Un potager ouvert sur le monde.

Le 13 mai 2019

Suite de nos échos à la Biennale d’Architecture et de Paysage d’Ile-de-France organisée à Versailles jusqu’au 13 juille 2019, à travers l’entretien qu’Antoine Jacobsohn, responsable du Potager du Roi a bien voulu nous accorder sur le vif.

– Si vous deviez pour commencer par définir votre fonction ?

D’ordinaire, j’aime me présenter comme le « responsable » du Potager du Roi. Ce mot me tient à cœur et je le préfère à celui de directeur. La seule personne habilitée à diriger ici est celle qui est en charge de l’établissement d’enseignement supérieur, l’ENSP (en l’occurrence Vincent Piveteau), dont relève le Potager. C’est d’ailleurs à cette personne que revient le pouvoir de déléguer la responsabilité de ce dernier.

– En quoi consiste la responsabilité sur un tel site ?

[Long silence] Désolé pour ce blanc, mais aussi curieux que cela puisse paraître, personne ne m’avait posé la question ainsi ! Maintenant, et pour y répondre, je dirai que ma première responsabilité est de garantir les moyens dont ont besoin les neuf jardiniers qui travaillent ici, en répartissant aussi équitablement le budget dont nous disposons. Elle est aussi de proposer une vision d’ensemble en maintenant un juste équilibre entre les exigences de l’entretien quotidien et le respect du caractère historique, patrimonial du site. Ou, pour le dire autrement, entre ce qu’on pense que le Potager doit être aujourd’hui et ce qu’il a été par le passé. Ce que j’aborderai précisément d’ici à quelques minutes, à l’occasion d’une visite programmée dans le cadre de la Biennale. Finalement, pour tenter de résumer, ma responsabilité est de conserver et de partager l’esprit du site, tel que conçu par La Quintinie et cultivé par des générations de jardiniers.

– Qu’est-ce que cela fait-il pour le responsable que vous êtes d’intervenir dans un environnement aussi chargé d’histoire ?

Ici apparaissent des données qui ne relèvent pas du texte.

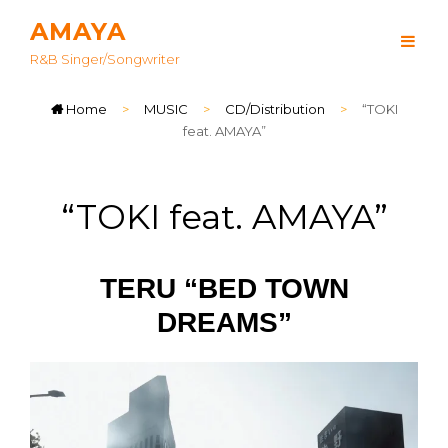
AMAYA
R&B Singer/songwriter
Home
>
MUSIC
>
CD/Distribution
>
“TOKI
feat. AMAYA”
“TOKI feat. AMAYA”
TERU “BED TOWN
DREAMS”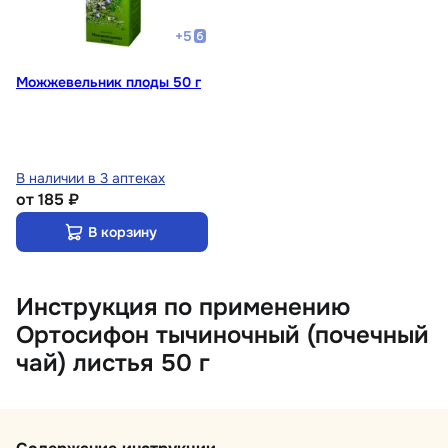
+
5
Можжевельник плоды 50 г
В наличии в 3 аптеках
от
185 ₽
В корзину
Инструкция по применению
Ортосифон тычиночный (почечный
чай) листья 50 г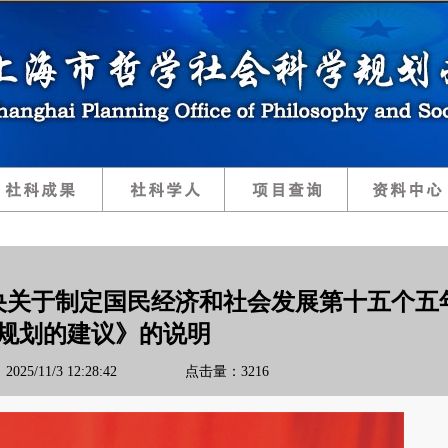
央关于制定国民经济和社会发展第十五个五
规划的建议》的说明
025/11/3 12:28:42 点击量：3216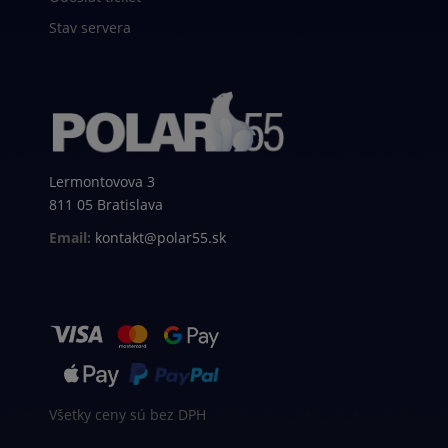
Stav servera
Lermontovova 3
811 05 Bratislava
Email:
kontakt@polar55.sk
Všetky ceny sú bez DPH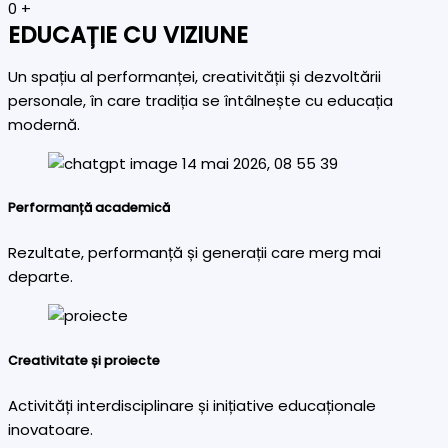
0
+
EDUCAȚIE CU VIZIUNE
Un spațiu al performanței, creativității și dezvoltării
personale, în care tradiția se întâlnește cu educația
modernă.
Performanță academică
Rezultate, performanță și generații care merg mai
departe.
Creativitate și proiecte
Activități interdisciplinare și inițiative educaționale
inovatoare.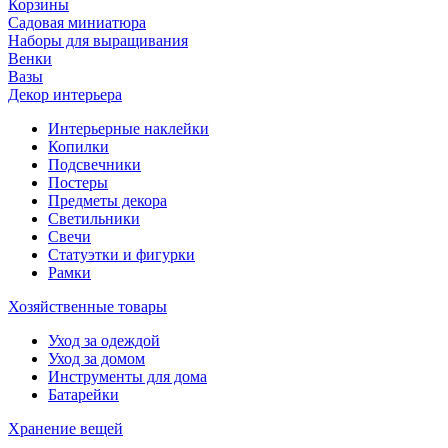
Корзины
Садовая миниатюра
Наборы для выращивания
Венки
Вазы
Декор интерьера
Интерьерные наклейки
Копилки
Подсвечники
Постеры
Предметы декора
Светильники
Свечи
Статуэтки и фигурки
Рамки
Хозяйственные товары
Уход за одеждой
Уход за домом
Инструменты для дома
Батарейки
Хранение вещей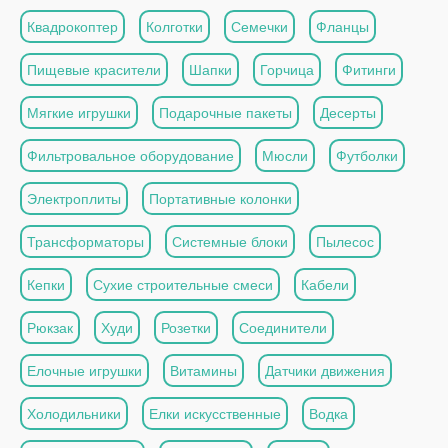
Квадрокоптер
Колготки
Семечки
Фланцы
Пищевые красители
Шапки
Горчица
Фитинги
Мягкие игрушки
Подарочные пакеты
Десерты
Фильтровальное оборудование
Мюсли
Футболки
Электроплиты
Портативные колонки
Трансформаторы
Системные блоки
Пылесос
Кепки
Сухие строительные смеси
Кабели
Рюкзак
Худи
Розетки
Соединители
Елочные игрушки
Витамины
Датчики движения
Холодильники
Елки искусственные
Водка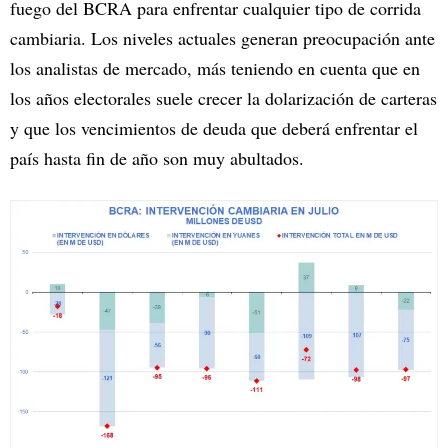
fuego del BCRA para enfrentar cualquier tipo de corrida
cambiaria. Los niveles actuales generan preocupación ante
los analistas de mercado, más teniendo en cuenta que en
los años electorales suele crecer la dolarización de carteras
y que los vencimientos de deuda que deberá enfrentar el
país hasta fin de año son muy abultados.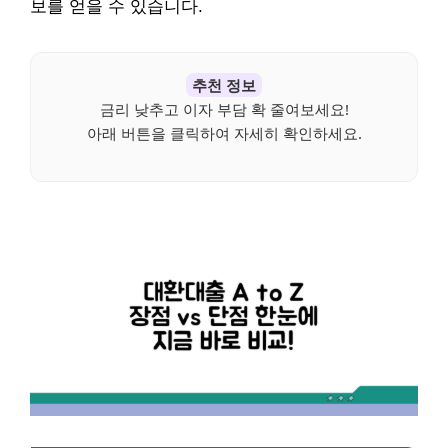
보를 얻을 수 있습니다.
추천 정보
금리 낮추고 이자 부담 확 줄여보세요!
아래 버튼을 클릭하여 자세히 확인하세요.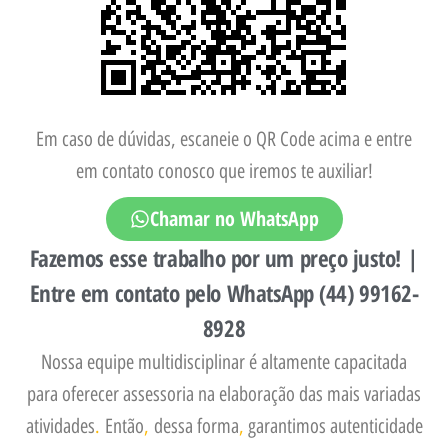
Em caso de dúvidas, escaneie o QR Code acima e entre
em contato conosco que iremos te auxiliar!
Chamar no WhatsApp
Fazemos esse trabalho por um preço justo! |
Entre em contato pelo WhatsApp (44) 99162-
8928
Nossa equipe multidisciplinar é altamente capacitada
para oferecer assessoria na elaboração das mais variadas
atividades
.
Então
,
dessa forma
,
garantimos autenticidade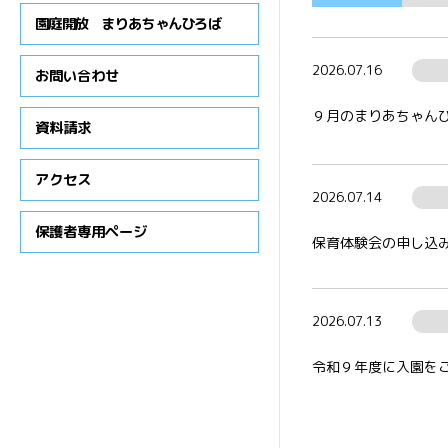
概要
園庭開放 まりあちゃんひろば
2026.07.16
お問い合わせ
９月のまりあちゃんひろ
資料請求
アクセス
2026.07.14
保護者専用ページ
保育体験会の申し込み
2026.07.13
令和９年度に入園をご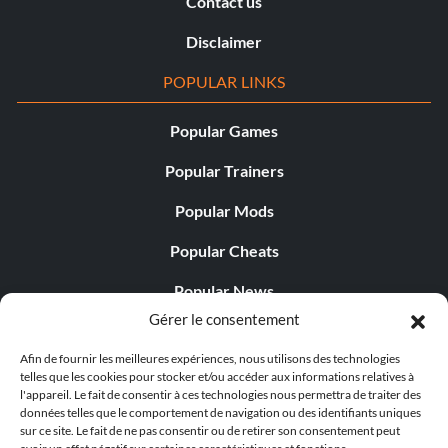
Contact us
Disclaimer
POPULAR LINKS
Popular Games
Popular Trainers
Popular Mods
Popular Cheats
Popular News
Gérer le consentement
Popular Editorials
Afin de fournir les meilleures expériences, nous utilisons des technologies
Popular Free Games
telles que les cookies pour stocker et/ou accéder aux informations relatives à
l'appareil. Le fait de consentir à ces technologies nous permettra de traiter des
LATEST UPDATES
données telles que le comportement de navigation ou des identifiants uniques
sur ce site. Le fait de ne pas consentir ou de retirer son consentement peut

Icono AJ COUV-POTAGER-2701 - copie 2[Il réfléchit] De prime abord, c’est évidemment une grande chance que de travailler ici. J’ai la possibilité, le temps d’imaginer, de rêver d’une rencontre avec le créateur du Potager, Jean-Baptiste de La Quintinie, et de dialoguer avec lui autour de son état actuel et de son état passé. Une rencontre dont j’ai d’ailleurs fait un livre [Le Potager du Roi : Dialogues avec La Quintinie, aux éditions ArtLys, 2017]. Cela étant dit, travailler dans un tel site impose aussi un devoir d’exemplarité, non pas seulement parce que cela nous plaît à titre personnel, mais parce que ce devoir a animé le concepteur même du Potager, la question étant de savoir comment on peut l’être aujourd’hui dans le contexte qui est le nôtre.
Voici cependant un 3e élément de réponse. « Chargé d’histoire », avez-vous dit. Soit, le Potager du Roi l’est assurément. Mais après tout, n’est-ce pas le propre de tout site, qu’il soit « historique » ou pas ? Certes, des lieux sont plus exceptionnels que d’autres. Mais quand on est agronome ou historien, ou les deux à la fois comme c’est mon cas, on ne peut s’empêcher de considérer que le poids de l’histoire sinon du temps se fait sentir un peu partout de la même façon.

– Sans compter le dialogue possible qu’on peut établir d’un site à l’autre…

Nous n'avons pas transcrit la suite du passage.